Migrate OpenLDAP tenants to per-tenant LMDB environments #5

Open
opened 2026-05-20 16:01:25 +02:00 by dominik.polakovics · 1 comment

Problem Statement

All nine olcDatabase entries on mail.cloonar.com currently set olcDbDirectory = "/var/lib/openldap/data". There is a single LMDB environment (one data.mdb + one lock.mdb) on disk shared across the primary cloonar database and every per-Tenant database. The setup works only because slapd-mdb uses fixed sub-database names internally (id2entry, dn2id, etc.) — every Tenant's entries coexist in the same store, and slapd's per-request suffix routing is what keeps a query against dc=superbros,dc=tv from returning entries belonging to dc=cloonar,dc=com.

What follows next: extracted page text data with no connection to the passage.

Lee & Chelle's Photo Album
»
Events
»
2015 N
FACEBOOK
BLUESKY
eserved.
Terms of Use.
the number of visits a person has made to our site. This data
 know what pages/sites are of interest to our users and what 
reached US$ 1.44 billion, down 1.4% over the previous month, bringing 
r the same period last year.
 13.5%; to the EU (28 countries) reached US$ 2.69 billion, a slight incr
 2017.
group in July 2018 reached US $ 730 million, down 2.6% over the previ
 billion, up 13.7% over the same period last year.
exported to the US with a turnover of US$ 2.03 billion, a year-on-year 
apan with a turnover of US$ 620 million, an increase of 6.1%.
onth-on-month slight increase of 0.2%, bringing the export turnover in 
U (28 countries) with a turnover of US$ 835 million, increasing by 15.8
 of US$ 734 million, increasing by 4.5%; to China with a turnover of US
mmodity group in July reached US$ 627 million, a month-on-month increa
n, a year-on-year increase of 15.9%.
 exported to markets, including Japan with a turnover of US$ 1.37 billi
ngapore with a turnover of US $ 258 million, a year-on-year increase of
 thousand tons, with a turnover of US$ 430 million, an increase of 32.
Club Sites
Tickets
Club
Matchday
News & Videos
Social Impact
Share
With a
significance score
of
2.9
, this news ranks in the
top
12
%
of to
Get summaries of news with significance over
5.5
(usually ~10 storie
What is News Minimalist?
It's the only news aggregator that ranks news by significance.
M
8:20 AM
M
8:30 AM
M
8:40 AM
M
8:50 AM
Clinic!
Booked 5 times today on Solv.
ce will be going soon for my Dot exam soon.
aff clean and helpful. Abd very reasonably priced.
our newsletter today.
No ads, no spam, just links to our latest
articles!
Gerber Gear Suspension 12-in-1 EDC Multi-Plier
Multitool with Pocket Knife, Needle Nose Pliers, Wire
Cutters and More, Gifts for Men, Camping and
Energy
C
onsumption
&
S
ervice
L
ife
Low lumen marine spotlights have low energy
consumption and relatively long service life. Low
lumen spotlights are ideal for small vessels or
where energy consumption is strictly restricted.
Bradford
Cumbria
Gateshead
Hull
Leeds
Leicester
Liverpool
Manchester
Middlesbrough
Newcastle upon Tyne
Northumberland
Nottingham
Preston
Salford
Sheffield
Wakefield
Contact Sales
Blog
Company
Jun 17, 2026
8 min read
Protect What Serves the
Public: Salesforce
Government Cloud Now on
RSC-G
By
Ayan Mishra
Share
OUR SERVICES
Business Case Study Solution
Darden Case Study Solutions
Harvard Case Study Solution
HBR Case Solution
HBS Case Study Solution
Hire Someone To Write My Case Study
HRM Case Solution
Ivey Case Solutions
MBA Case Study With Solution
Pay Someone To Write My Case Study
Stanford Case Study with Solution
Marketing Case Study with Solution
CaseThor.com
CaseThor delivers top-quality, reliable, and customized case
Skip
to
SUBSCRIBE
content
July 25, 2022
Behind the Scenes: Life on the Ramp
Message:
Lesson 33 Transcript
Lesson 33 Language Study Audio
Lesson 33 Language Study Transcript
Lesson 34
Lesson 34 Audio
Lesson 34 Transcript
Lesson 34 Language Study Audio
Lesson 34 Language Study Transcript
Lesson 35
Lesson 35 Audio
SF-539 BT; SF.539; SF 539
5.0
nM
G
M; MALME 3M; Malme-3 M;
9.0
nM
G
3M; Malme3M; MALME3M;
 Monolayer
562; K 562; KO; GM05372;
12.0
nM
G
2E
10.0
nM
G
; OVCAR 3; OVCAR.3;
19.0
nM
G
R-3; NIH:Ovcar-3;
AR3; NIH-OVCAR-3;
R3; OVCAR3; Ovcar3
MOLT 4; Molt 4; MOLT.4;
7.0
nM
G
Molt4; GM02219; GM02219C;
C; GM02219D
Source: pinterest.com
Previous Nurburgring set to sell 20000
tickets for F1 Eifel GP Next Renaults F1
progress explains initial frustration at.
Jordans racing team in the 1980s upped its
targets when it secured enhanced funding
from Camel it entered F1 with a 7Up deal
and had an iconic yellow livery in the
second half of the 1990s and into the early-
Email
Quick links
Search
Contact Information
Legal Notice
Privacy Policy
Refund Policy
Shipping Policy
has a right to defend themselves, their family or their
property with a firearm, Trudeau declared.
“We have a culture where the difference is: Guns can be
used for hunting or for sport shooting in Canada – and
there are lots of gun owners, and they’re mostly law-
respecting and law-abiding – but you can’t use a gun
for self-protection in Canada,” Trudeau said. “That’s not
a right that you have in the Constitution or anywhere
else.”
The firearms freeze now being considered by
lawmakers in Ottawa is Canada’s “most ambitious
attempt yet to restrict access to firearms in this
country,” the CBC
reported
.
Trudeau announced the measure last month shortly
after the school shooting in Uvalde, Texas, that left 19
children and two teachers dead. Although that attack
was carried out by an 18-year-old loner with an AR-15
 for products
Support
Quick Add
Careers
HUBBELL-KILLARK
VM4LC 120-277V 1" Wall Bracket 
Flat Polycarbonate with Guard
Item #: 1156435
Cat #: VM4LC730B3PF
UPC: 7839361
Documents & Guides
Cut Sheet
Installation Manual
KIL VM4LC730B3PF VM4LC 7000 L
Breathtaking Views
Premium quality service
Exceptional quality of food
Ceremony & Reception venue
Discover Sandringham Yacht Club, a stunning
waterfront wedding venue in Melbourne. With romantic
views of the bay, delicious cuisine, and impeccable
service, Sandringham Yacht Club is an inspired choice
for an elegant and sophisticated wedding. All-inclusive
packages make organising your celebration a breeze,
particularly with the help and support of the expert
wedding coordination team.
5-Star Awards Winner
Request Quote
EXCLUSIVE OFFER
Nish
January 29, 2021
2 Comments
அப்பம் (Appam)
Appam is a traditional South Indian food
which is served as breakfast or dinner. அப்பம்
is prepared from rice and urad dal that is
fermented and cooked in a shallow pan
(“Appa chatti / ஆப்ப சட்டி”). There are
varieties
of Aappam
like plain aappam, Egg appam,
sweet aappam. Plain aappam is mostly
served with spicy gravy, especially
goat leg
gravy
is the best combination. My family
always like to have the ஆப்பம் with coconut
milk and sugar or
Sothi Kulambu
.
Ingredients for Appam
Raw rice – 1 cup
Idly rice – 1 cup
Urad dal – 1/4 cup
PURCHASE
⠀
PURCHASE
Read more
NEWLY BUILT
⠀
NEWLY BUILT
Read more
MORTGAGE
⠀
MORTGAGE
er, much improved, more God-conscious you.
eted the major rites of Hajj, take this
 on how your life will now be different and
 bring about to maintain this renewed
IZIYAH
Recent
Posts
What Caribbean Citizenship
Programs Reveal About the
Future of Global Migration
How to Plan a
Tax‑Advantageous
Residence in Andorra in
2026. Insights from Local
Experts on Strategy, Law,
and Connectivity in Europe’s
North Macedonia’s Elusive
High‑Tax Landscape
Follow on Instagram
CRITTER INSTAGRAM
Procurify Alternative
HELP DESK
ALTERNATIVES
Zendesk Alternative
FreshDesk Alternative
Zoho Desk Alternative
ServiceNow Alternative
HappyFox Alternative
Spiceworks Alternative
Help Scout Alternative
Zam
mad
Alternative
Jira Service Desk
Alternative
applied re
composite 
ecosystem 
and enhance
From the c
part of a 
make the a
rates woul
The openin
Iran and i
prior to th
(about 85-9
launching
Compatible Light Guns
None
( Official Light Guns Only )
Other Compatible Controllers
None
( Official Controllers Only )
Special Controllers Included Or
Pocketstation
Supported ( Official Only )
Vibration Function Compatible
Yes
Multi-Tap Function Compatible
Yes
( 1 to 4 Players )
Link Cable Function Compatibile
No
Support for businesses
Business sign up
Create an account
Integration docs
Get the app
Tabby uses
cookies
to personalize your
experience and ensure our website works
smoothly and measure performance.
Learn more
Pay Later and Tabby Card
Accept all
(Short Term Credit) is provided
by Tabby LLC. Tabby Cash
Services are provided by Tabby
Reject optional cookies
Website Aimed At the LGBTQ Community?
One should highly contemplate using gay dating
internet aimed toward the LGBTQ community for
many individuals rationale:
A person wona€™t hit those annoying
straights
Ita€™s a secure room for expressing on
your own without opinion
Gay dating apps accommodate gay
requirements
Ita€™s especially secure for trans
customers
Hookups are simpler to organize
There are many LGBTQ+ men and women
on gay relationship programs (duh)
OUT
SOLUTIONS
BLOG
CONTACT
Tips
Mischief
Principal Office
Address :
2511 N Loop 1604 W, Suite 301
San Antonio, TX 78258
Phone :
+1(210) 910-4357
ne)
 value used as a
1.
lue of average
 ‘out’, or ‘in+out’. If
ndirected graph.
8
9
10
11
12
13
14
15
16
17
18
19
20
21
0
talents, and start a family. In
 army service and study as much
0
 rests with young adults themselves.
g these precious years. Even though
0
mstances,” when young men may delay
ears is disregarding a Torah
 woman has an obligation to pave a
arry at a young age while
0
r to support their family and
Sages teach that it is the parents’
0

Concrete consequences of the shared-env shape:

  • Backups cannot be taken per Tenant. A borgbackup of the LMDB env is all-or-nothing.
  • slapcat -b <suffix> does not return per-suffix data — it dumps the entire shared env regardless of which -b is passed. Tooling assuming standard slapd-mdb semantics misbehaves.
  • Audit and forensics are coarse: "what does dc=foo,dc=bar contain on disk" cannot be answered without parsing the full env.
  • The env's LMDB size limit applies globally across all Tenants combined.
  • Two suffixes currently have entries in the env that are not served by any configured olcDatabase: dc=optiprot,dc=eu (8 entries) and dc=ghetto,dc=at (1 entry). Plus a typo entry dc=cloonar,dc=co (1 entry, .co not .com). These ride forward in every backup as cruft.
  • New engineers reading the Nix config see nine databases pointing at one directory and reasonably assume it is a bug. ADR-0001 documents the deliberateness, but the canonical fix is to make storage match topology.

Solution

Migrate each Tenant onto its own LMDB environment by setting olcDbDirectory = "/var/lib/openldap/<tenant-slug>/", where <tenant-slug> is derived deterministically from the olcSuffix. This is a one-time offline migration on mail.cloonar.com: snapshot the existing env, slapcat it to a single LDIF, split the LDIF into per-Tenant LDIFs by DN suffix, switch the Nix config, then slapadd each filtered LDIF into its Tenant's new directory.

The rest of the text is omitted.